Will focus on **running time** - how many times does a discrete computation happen to get a result?

Reasons to analyze algorithms:

- Predict performance
- Compare algorithms
- Provide guarantees
- Understand theoretical basis

The primary practical reason is to avoid performance bugs.

You want to know if your program will be able to solve a large practical input, you use the **scientific method** to understand its performance:

- **Observe** some feature of the natural world
- **Hypothesize** a model that is consistent with the observations
- **Predict** events using the hypothesis
- **Verify** the predictions by making further observations
- **Validate** by repeating until the hypothesis and observations agree

Experiments must be **reproducible** and hypotheses must be **falsifiable**.

## Observations

The first step is to make some observations about the running time of the programs.

1. Run empirical analysis: time how long a program takes to run
2. Analyze the data: plot the running time $T(N)$ versus input size $N$
    - Usually plot $lg(T(N))$ vs $lgN$, and check the slope
    - Regression analysis fits a straight line through the data, where **power law** states: $aN^b$, where $b$ is the slope.

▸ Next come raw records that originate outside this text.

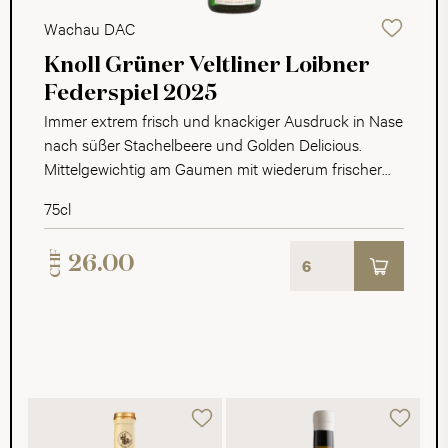
Wachau DAC
Knoll Grüner Veltliner Loibner
Federspiel 2025
Immer extrem frisch und knackiger Ausdruck in Nase
nach süßer Stachelbeere und Golden Delicious.
Mittelgewichtig am Gaumen mit wiederum frischer
Säure, harmonisch, fruchtbetont und würziges Finish.
75cl
CHF
26.00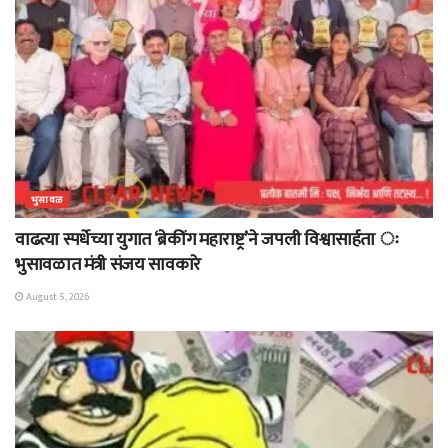
भुसावळ
वाढत्या स्पर्धेच्या युगात ‘ब्रेकींग महाराष्ट्र’ने जपली विश्वासार्हता ः
भुसावळात मंत्री संजय सावकारे
August 5, 2026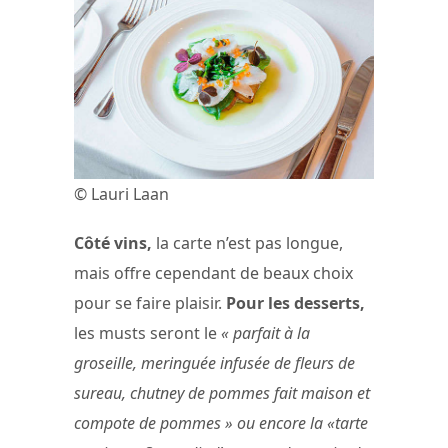
© Lauri Laan
Côté vins,
la carte n’est pas longue,
mais offre cependant de beaux choix
pour se faire plaisir.
Pour les desserts,
les musts seront le
« parfait à la
groseille, meringuée infusée de fleurs de
sureau, chutney de pommes fait maison et
compote de pommes » ou encore la «tarte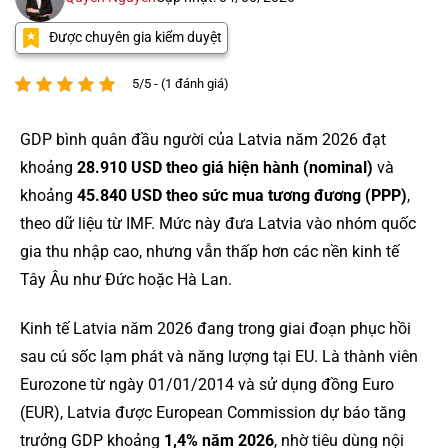
Được chuyên gia kiểm duyệt
5/5 - (1 đánh giá)
GDP bình quân đầu người của Latvia năm 2026 đạt
khoảng
28.910 USD theo giá hiện hành (nominal)
và
khoảng
45.840 USD theo sức mua tương đương (PPP)
,
theo dữ liệu từ IMF. Mức này đưa Latvia vào nhóm quốc
gia thu nhập cao, nhưng vẫn thấp hơn các nền kinh tế
Tây Âu như Đức hoặc Hà Lan.
Kinh tế Latvia năm 2026 đang trong giai đoạn phục hồi
sau cú sốc lạm phát và năng lượng tại EU. Là thành viên
Eurozone từ ngày 01/01/2014 và sử dụng đồng Euro
(EUR), Latvia được European Commission dự báo tăng
trưởng GDP khoảng
1,4% năm 2026
, nhờ tiêu dùng nội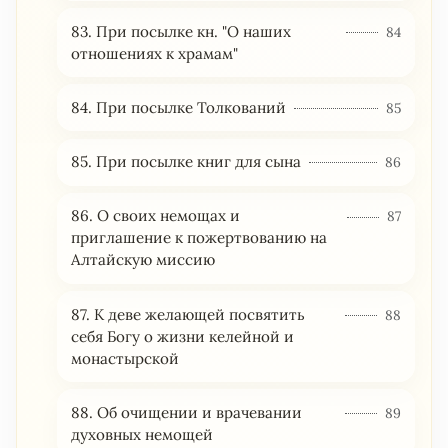
83. При посылке кн. "О наших
84
отношениях к храмам"
84. При посылке Толкований
85
85. При посылке книг для сына
86
86. О своих немощах и
87
приглашение к пожертвованию на
Алтайскую миссию
87. К деве желающей посвятить
88
себя Богу о жизни келейной и
монастырской
88. Об очищении и врачевании
89
духовных немощей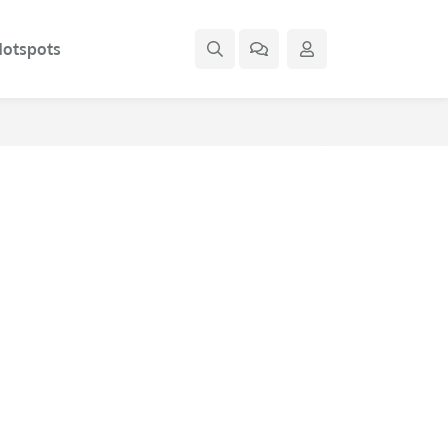
otspots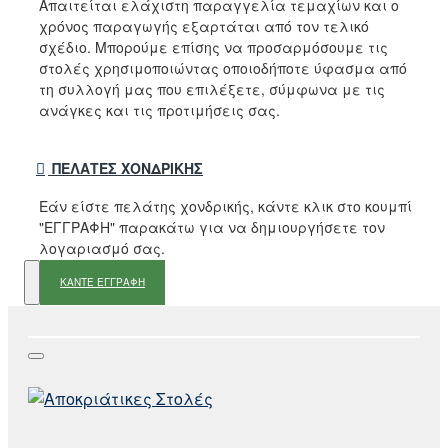
Απαιτείται ελάχιστη παραγγελία τεμαχίων και ο
χρόνος παραγωγής εξαρτάται από τον τελικό
σχέδιο. Μπορούμε επίσης να προσαρμόσουμε τις
στολές χρησιμοποιώντας οποιοδήποτε ύφασμα από
τη συλλογή μας που επιλέξετε, σύμφωνα με τις
ανάγκες και τις προτιμήσεις σας.
ΠΕΛΆΤΕΣ ΧΟΝΔΡΙΚΉΣ
Εάν είστε πελάτης χονδρικής, κάντε κλικ στο κουμπί
"ΕΓΓΡΑΦΗ" παρακάτω για να δημιουργήσετε τον
λογαριασμό σας.
ΚΑΝΤΕ ΕΓΓΡΑΦΗ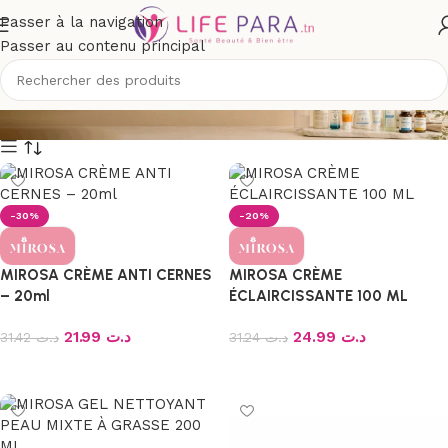
Passer à la navigation
Passer au contenu principal
MIROSA
-30%
-20%
MIROSA CRÈME ANTI CERNES
MIROSA CRÈME
– 20ml
ÉCLAIRCISSANTE 100 ML
21.99
د.ت
24.99
د.ت
31.42
د.ت
31.24
د.ت
Ajouter au panier
Ajouter au panier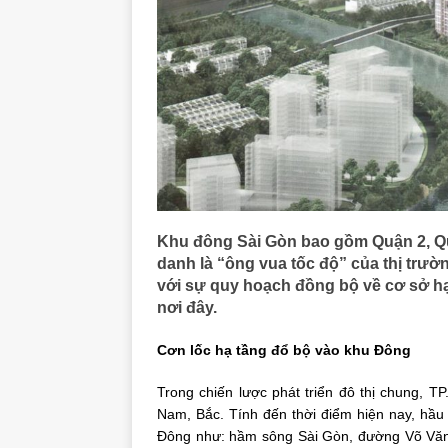
Khu đông Sài Gòn bao gồm Quận 2, Q
danh là “ông vua tốc độ” của thị trườ
với sự quy hoạch đồng bộ về cơ sở hạ
nơi đây.
Cơn lốc hạ tầng đổ bộ vào khu Đông
Trong chiến lược phát triển đô thị chung, 
Nam, Bắc. Tính đến thời điểm hiện nay, hầu
Đông như: hầm sông Sài Gòn, đường Võ Văn K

Example:

$$
y = mx + b \\
lg(T(N)) = b \; lg(N) + c \\
T(N) = a \; N^b \text{ where } a=2^c
$$

Most algorithms have some form of the power law involved when you're analyzing them.

The system you run the experiments on will make a difference in some areas. System independent effects are the **algorithm** and the **input data**, which determine the exponent $b$ in teh power law (slope of the line in a log-log scale graph). System dependent effects include **hardware** (CPU, memory, cache), **software** (compiler, interpreter, garbage collector), and the **system** (operating system, network, other applications). These determine the constant $a$ in the power law.

## Mathematical Models

Observing the behavior of an algorithm helps to predict performance, but to understand what the algorithm is doing you need mathematical models.

The **total running time** is the sum of cost X frequency for all operations. You need to analyze the program to determine the set of operations. The cost depends on the machine, the compiler, etc. The frequency depends on the algorithm and input data.

Earlier days, computers would list the time it took to perform certain operations (integer addition, float addition, etc.). With modern machines, you'd run an analysis if you really wanted to know.

One simplification is to look at the costs and use some basic operation as a proxy for running time. For example, array accesses in a nested loop adding all integers in an array to see if any pair sums to zero.

Another simplification is use **tilda notation** which ignores the lower-order terms in the cost formulas you derive. For example, $\frac{1}{6} N^3 + 20N + 16$ would simplify to ~$\frac{1}{6}N^3$.